Page images and extracted text:
******

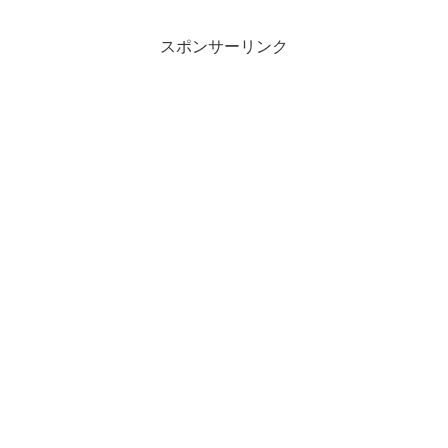
さがなかなか出せるようにならな
い。。。(´・∀・...
スポンサーリンク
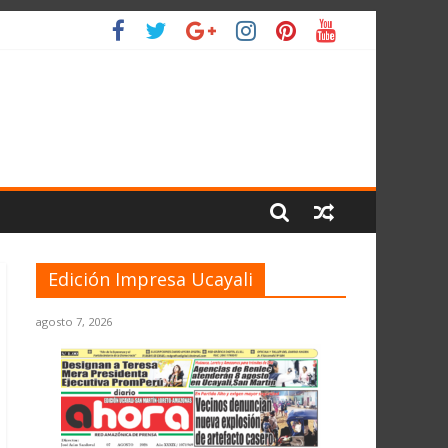
IO
Edición Impresa Ucayali
agosto 7, 2026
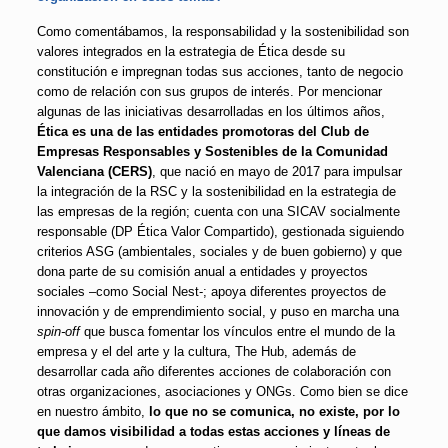
Como comentábamos, la responsabilidad y la sostenibilidad son
valores integrados en la estrategia de Ética desde su
constitución e impregnan todas sus acciones, tanto de negocio
como de relación con sus grupos de interés.
Por mencionar
algunas de las iniciativas desarrolladas en los últimos años,
Ética es una de las entidades promotoras del Club de
Empresas Responsables y Sostenibles de la Comunidad
Valenciana (CERS)
, que nació en mayo de 2017 para impulsar
la integración de la RSC y la sostenibilidad en la estrategia de
las empresas de la región; cuenta con una SICAV socialmente
responsable (DP Ética Valor Compartido), gestionada siguiendo
criterios ASG (ambientales, sociales y de buen gobierno) y que
dona parte de su comisión anual a entidades y proyectos
sociales –como Social Nest-; apoya diferentes proyectos de
innovación y de emprendimiento social, y puso en marcha una
spin-off
que busca fomentar los vínculos entre el mundo de la
empresa y el del arte y la cultura, The Hub, además de
desarrollar cada año diferentes acciones de colaboración con
otras organizaciones, asociaciones y ONGs. Como bien se dice
en nuestro ámbito,
lo que no se comunica, no existe, por lo
que damos visibilidad a todas estas acciones y líneas de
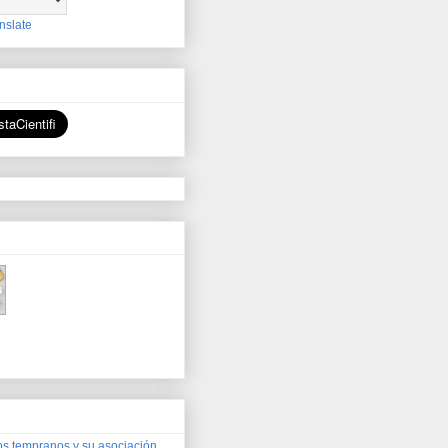
nslate
os tempranos y su asociación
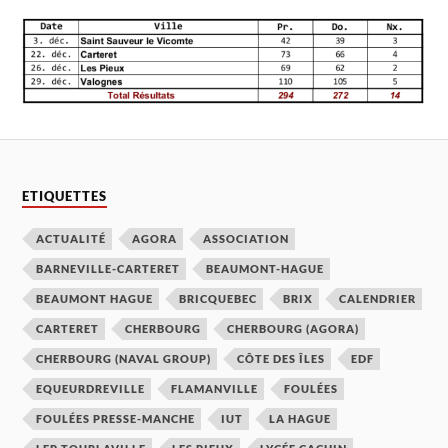
ETIQUETTES
ACTUALITÉ
AGORA
ASSOCIATION
BARNEVILLE-CARTERET
BEAUMONT-HAGUE
BEAUMONT HAGUE
BRICQUEBEC
BRIX
CALENDRIER
CARTERET
CHERBOURG
CHERBOURG (AGORA)
CHERBOURG (NAVAL GROUP)
CÔTE DES ÎLES
EDF
EQUEURDREVILLE
FLAMANVILLE
FOULÉES
FOULÉES PRESSE-MANCHE
IUT
LA HAGUE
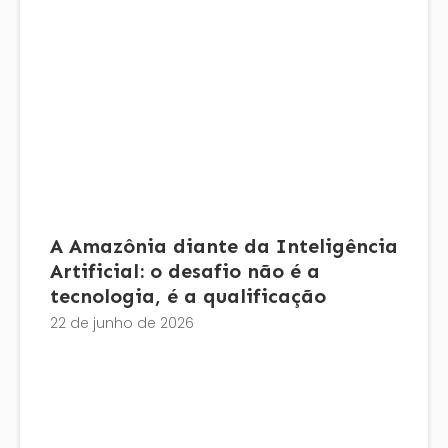
A Amazônia diante da Inteligência
Artificial: o desafio não é a
tecnologia, é a qualificação
22 de junho de 2026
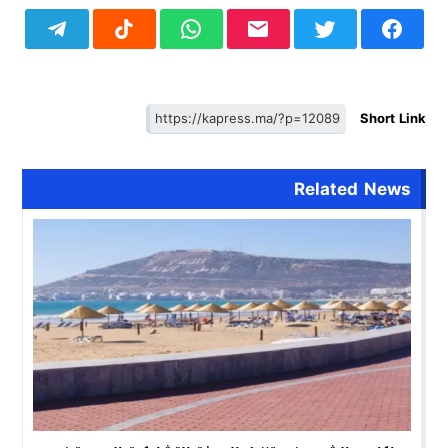
Short Link
Related News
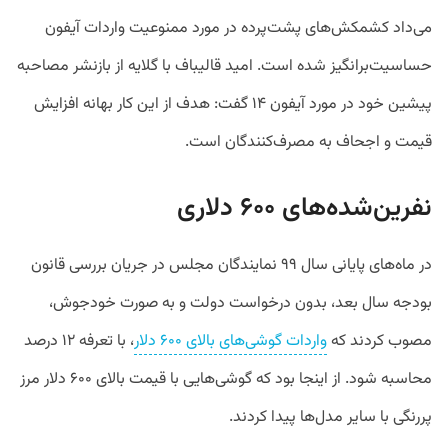
می‌داد کشمکش‌های پشت‌پرده در مورد ممنوعیت واردات آیفون
حساسیت‌برانگیز شده است. امید قالیباف با گلایه از بازنشر مصاحبه
پیشین خود در مورد آیفون ۱۴ گفت: هدف از این کار بهانه افزایش
قیمت و اجحاف به مصرف‌کنندگان است.
نفرین‌شده‌های ۶۰۰ دلاری‌
در ماه‌های پایانی سال ۹۹ نمایندگان مجلس در جریان بررسی قانون
بودجه سال بعد، بدون درخواست دولت و به صورت خودجوش،
مصوب کردند که
واردات گوشی‌های بالای ۶۰۰ دلار
، با تعرفه ۱۲ درصد
محاسبه شود. از اینجا بود که گوشی‌هایی با قیمت بالای ۶۰۰ دلار مرز
پررنگی با سایر مدل‌ها پیدا کردند.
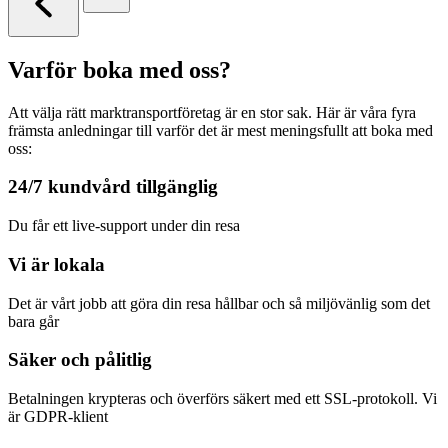
Varför boka med oss?
Att välja rätt marktransportföretag är en stor sak. Här är våra fyra
främsta anledningar till varför det är mest meningsfullt att boka med
oss:
24/7 kundvård tillgänglig
Du får ett live-support under din resa
Vi är lokala
Det är vårt jobb att göra din resa hållbar och så miljövänlig som det
bara går
Säker och pålitlig
Betalningen krypteras och överförs säkert med ett SSL-protokoll. Vi
är GDPR-klient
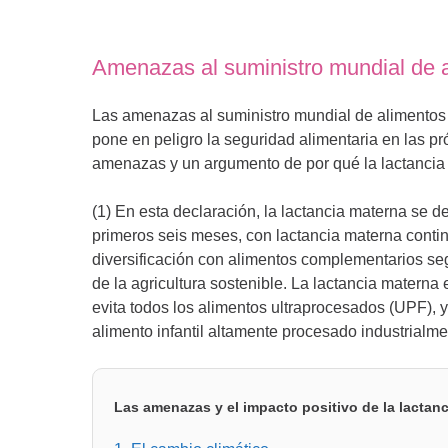
Amenazas al suministro mundial de al
Las amenazas al suministro mundial de alimentos
pone en peligro la seguridad alimentaria en las pr
amenazas y un argumento de por qué la lactancia 
(1) En esta declaración, la lactancia materna se d
primeros seis meses, con lactancia materna contin
diversificación con alimentos complementarios segu
de la agricultura sostenible. La lactancia materna
evita todos los alimentos ultraprocesados (UPF), ya
alimento infantil altamente procesado industrialme
Las amenazas y el impacto positivo de la lactan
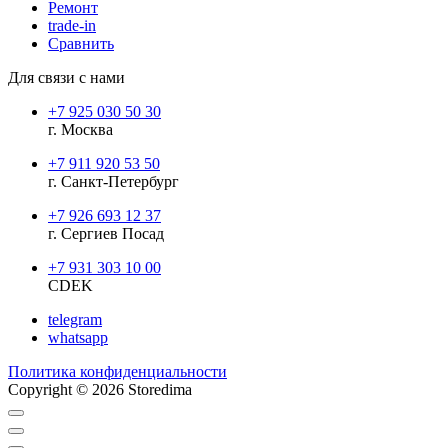
Ремонт
trade-in
Сравнить
Для связи с нами
+7 925 030 50 30
г. Москва
+7 911 920 53 50
г. Санкт-Петербург
+7 926 693 12 37
г. Сергиев Посад
+7 931 303 10 00
CDEK
telegram
whatsapp
Политика конфиденциальности
Copyright © 2026 Storedima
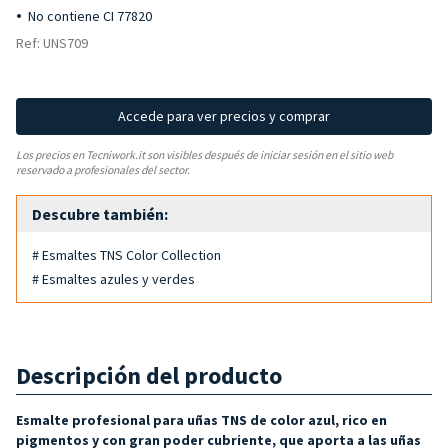
No contiene CI 77820
Ref: UNS709
Accede para ver precios y comprar
Los precios en Tecniwork.it son visibles después de iniciar sesión en el sitio web
reservado a profesionales del sector.
Descubre también:
# Esmaltes TNS Color Collection
# Esmaltes azules y verdes
Descripción del producto
Esmalte profesional para uñas TNS de color azul, rico en
pigmentos y con gran poder cubriente, que aporta a las uñas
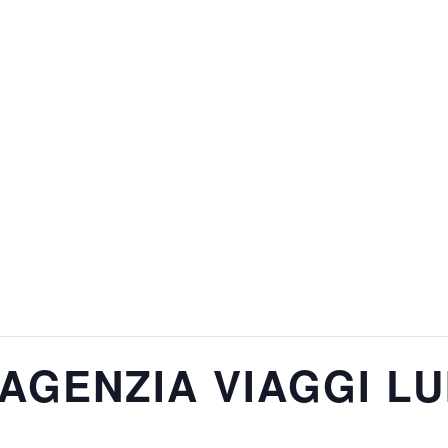
 AGENZIA VIAGGI LU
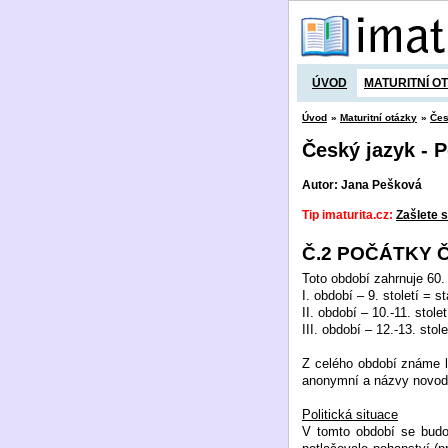
ÚVOD
MATURITNÍ O
Úvod
»
Maturitní otázky
»
Čes
Český jazyk - P
Autor: Jana Pešková
Tip imaturita.cz:
Zašlete s
Č.2 POČÁTKY 
Toto období zahrnuje 60. l
I. období – 9. století = 
II. období – 10.-11. stole
III. období – 12.-13. sto
Z celého období známe li
anonymní a názvy novod
Politická situace
V tomto období se budo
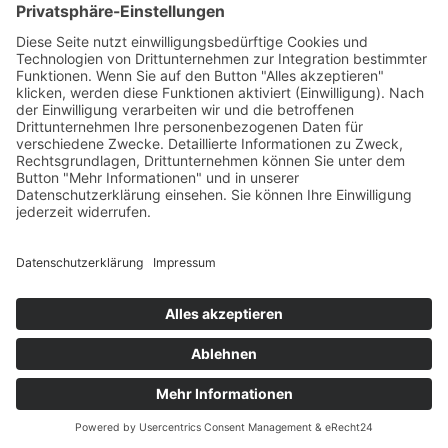
Kontakt
Telefon: 0361 7429-303
Mobil: 0172 4731674
E-Mail:
info@th-gv.de
Öffnungszeiten
Montag bis Freitag 08:00 – 12:30 Uhr
Dienstag & Donnerstag 13:30 – 16:30 Uhr
Termine gern auch nach Vereinbarung
Impressum
Datenschutz
Cookie-Einstellungen
Anfahrt
© Thüringer Gebäudeverwaltung ≡
Webdesign & SEO
schneider.media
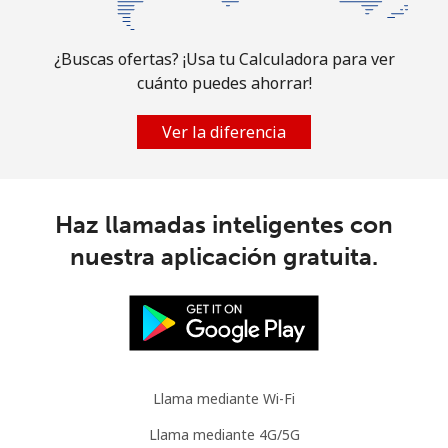
¿Buscas ofertas? ¡Usa tu Calculadora para ver
cuánto puedes ahorrar!
Ver la diferencia
Haz llamadas inteligentes con
nuestra aplicación gratuita.
Llama mediante Wi-Fi
Llama mediante 4G/5G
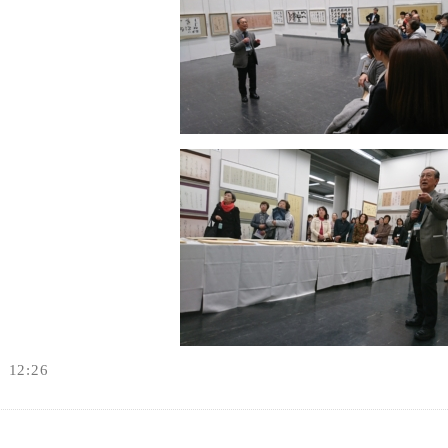
12:26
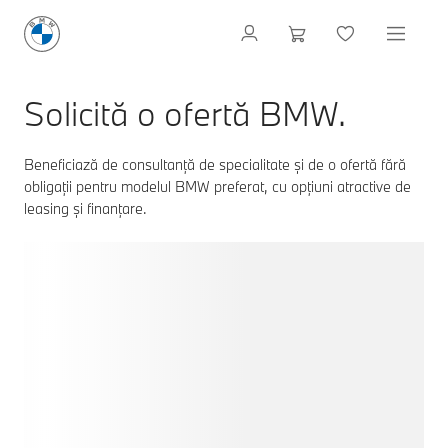
Solicită o ofertă BMW.
Beneficiază de consultanță de specialitate și de o ofertă fără
obligații pentru modelul BMW preferat, cu opțiuni atractive de
leasing și finanțare.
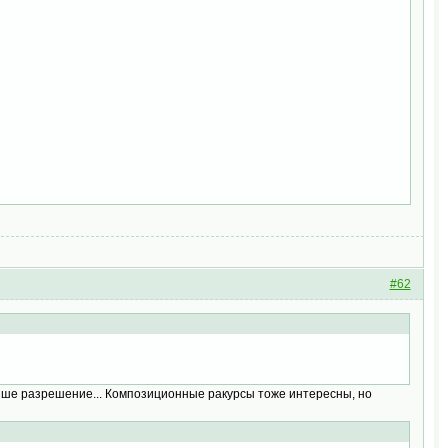
#62
ыше разрешение... Композиционные ракурсы тоже интересны, но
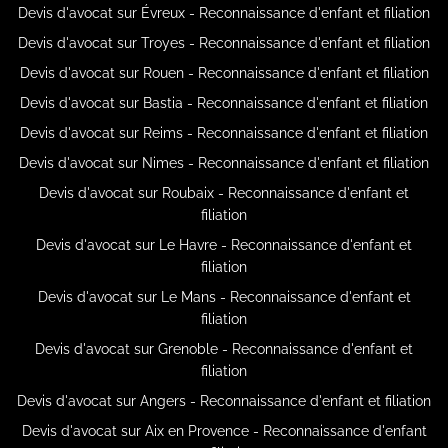
Devis d'avocat sur Évreux - Reconnaissance d'enfant et filiation
Devis d'avocat sur Troyes - Reconnaissance d'enfant et filiation
Devis d'avocat sur Rouen - Reconnaissance d'enfant et filiation
Devis d'avocat sur Bastia - Reconnaissance d'enfant et filiation
Devis d'avocat sur Reims - Reconnaissance d'enfant et filiation
Devis d'avocat sur Nimes - Reconnaissance d'enfant et filiation
Devis d'avocat sur Roubaix - Reconnaissance d'enfant et
filiation
Devis d'avocat sur Le Havre - Reconnaissance d'enfant et
filiation
Devis d'avocat sur Le Mans - Reconnaissance d'enfant et
filiation
Devis d'avocat sur Grenoble - Reconnaissance d'enfant et
filiation
Devis d'avocat sur Angers - Reconnaissance d'enfant et filiation
Devis d'avocat sur Aix en Provence - Reconnaissance d'enfant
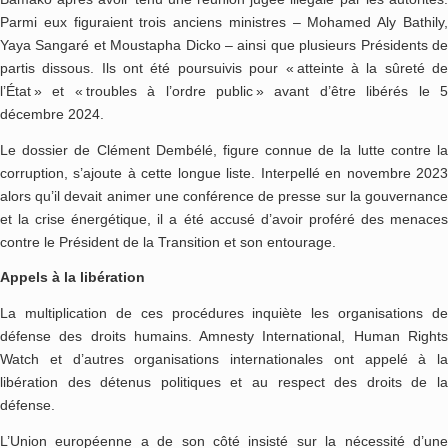
Parmi eux figuraient trois anciens ministres – Mohamed Aly Bathily,
Yaya Sangaré et Moustapha Dicko – ainsi que plusieurs Présidents de
partis dissous. Ils ont été poursuivis pour « atteinte à la sûreté de
l’État » et « troubles à l’ordre public » avant d’être libérés le 5
décembre 2024.
Le dossier de Clément Dembélé, figure connue de la lutte contre la
corruption, s’ajoute à cette longue liste. Interpellé en novembre 2023
alors qu’il devait animer une conférence de presse sur la gouvernance
et la crise énergétique, il a été accusé d’avoir proféré des menaces
contre le Président de la Transition et son entourage.
Appels à la libération
La multiplication de ces procédures inquiète les organisations de
défense des droits humains. Amnesty International, Human Rights
Watch et d’autres organisations internationales ont appelé à la
libération des détenus politiques et au respect des droits de la
défense.
L’Union européenne a de son côté insisté sur la nécessité d’une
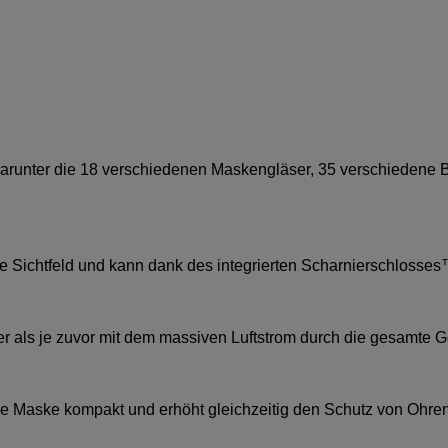
, darunter die 18 verschiedenen Maskengläser, 35 verschiedene 
e Sichtfeld und kann dank des integrierten Scharnierschlosse
ler als je zuvor mit dem massiven Luftstrom durch die gesamte 
 die Maske kompakt und erhöht gleichzeitig den Schutz von Ohre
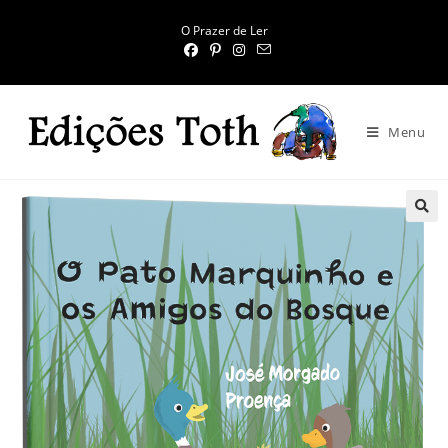
O Prazer de Ler
Menu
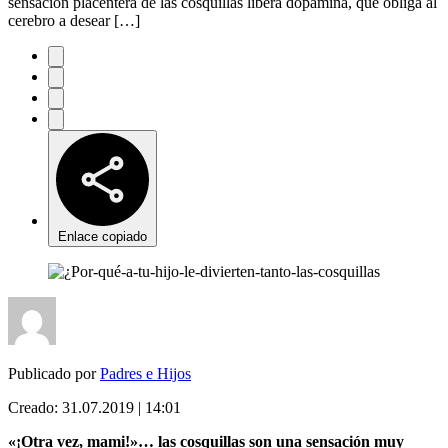
sensación placentera de las cosquillas libera dopamina, que obliga al
cerebro a desear […]
Enlace copiado
Publicado por
Padres e Hijos
Creado:
31.07.2019 | 14:01
«¡Otra vez, mami!»… las cosquillas son una sensación muy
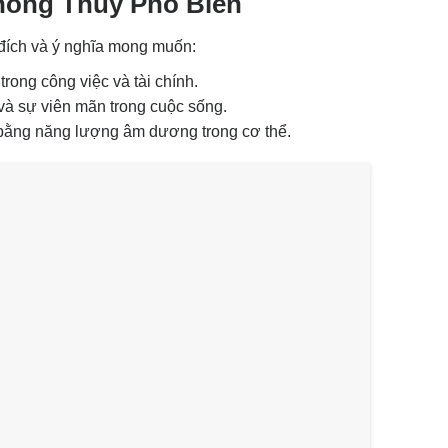
hong Thủy Phổ Biến
 đích và ý nghĩa mong muốn:
rong công việc và tài chính.
 và sự viên mãn trong cuộc sống.
cân bằng năng lượng âm dương trong cơ thể.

******

### [Task]
Among the entries above, copy exactly the stretch from the line holding "г. Сергиев Посад" through the line holding "Devis d'avocat sur Troyes", leaving out any pictures.

### [Task solution]
г. Сергиев Посад
+7 931 303 10 00
CDEK
telegram
whatsapp
Политика конфиденциальности
Copyright © 2026 Storedima
No contiene CI 77820
Ref: UNS709
Accede para ver precios y comprar
Los precios en Tecniwork.it son visibles después de iniciar sesión en el sitio web
reservado a profesionales del sector.
Descubre también:
# Esmaltes TNS Color Collection
# Esmaltes azules y verdes
Descripción del producto
Esmalte profesional para uñas TNS de color azul, rico en
pigmentos y con gran poder cubriente, que aporta a las uñas
 AGENZIA VIAGGI LU
ÚVOD
MATURITNÍ O
Úvod
»
Maturitní otázky
»
Čes
Český jazyk - P
Autor: Jana Pešková
Tip imaturita.cz:
Zašlete s
Č.2 POČÁTKY 
Toto období zahrnuje 60. l
I. období – 9. století = 
II. období – 10.-11. stole
III. období – 12.-13. sto
Z celého období známe li
anonymní a názvy novod
Politická situace
V tomto období se budo
Kontakt
Telefon: 0361 7429-303
Mobil: 0172 4731674
E-Mail:
info@th-gv.de
Öffnungszeiten
Montag bis Freitag 08:00 – 12:30 Uhr
Dienstag & Donnerstag 13:30 – 16:30 Uhr
Termine gern auch nach Vereinbarung
Impressum
Datenschutz
Cookie-Einstellungen
Anfahrt
© Thüringer Gebäudeverwaltung ≡
Webdesign & SEO
schneider.media
¿Buscas ofertas? ¡Usa tu Calculadora para ver
cuánto puedes ahorrar!
Ver la diferencia
Haz llamadas inteligentes con
nuestra aplicación gratuita.
Llama mediante Wi-Fi
Llama mediante 4G/5G
12:26
Solicită o ofertă BMW.
Beneficiază de consultanță de specialitate și de o ofertă fără
obligații pentru modelul BMW preferat, cu opțiuni atractive de
leasing și finanțare.
#62
ыше разрешение... Композиционные ракурсы тоже интересны, но
Devis d'avocat sur Évreux - Reconnaissance d'enfant et filiation
Devis d'avocat sur Troyes - Reconnaissance d'enfant et filiation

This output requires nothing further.